▸ **AIM OF THE TASK**: Repeat each entry word for word; the images are not part of the copy.

(Dataset entries)
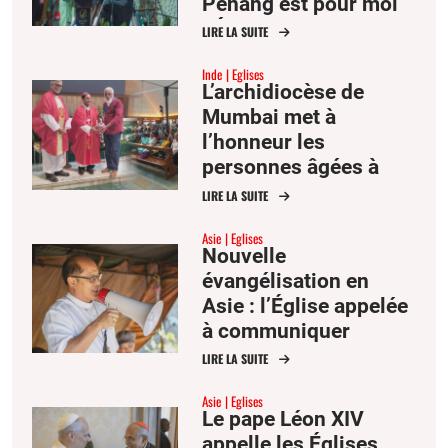
Penang est pour moi
l’Église comme mère
LIRE LA SUITE
et famille »
Inde
Eglises
L’archidiocèse de
Mumbai met à
l’honneur les
personnes âgées à
l’occasion de la fête
LIRE LA SUITE
des saints Joachim et
Asie
Eglises
Anne
Nouvelle
évangélisation en
Asie : l’Église appelée
à communiquer
l’espérance
LIRE LA SUITE
Asie
Eglises
Le pape Léon XIV
appelle les Églises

▸ **RESULT**:
Penang est pour moi
l’Église comme mère
LIRE LA SUITE
et famille »
Inde
Eglises
L’archidiocèse de
Mumbai met à
l’honneur les
personnes âgées à
l’occasion de la fête
LIRE LA SUITE
des saints Joachim et
Asie
Eglises
Anne
Nouvelle
évangélisation en
Asie : l’Église appelée
à communiquer
l’espérance
LIRE LA SUITE
Asie
Eglises
Le pape Léon XIV
appelle les Églises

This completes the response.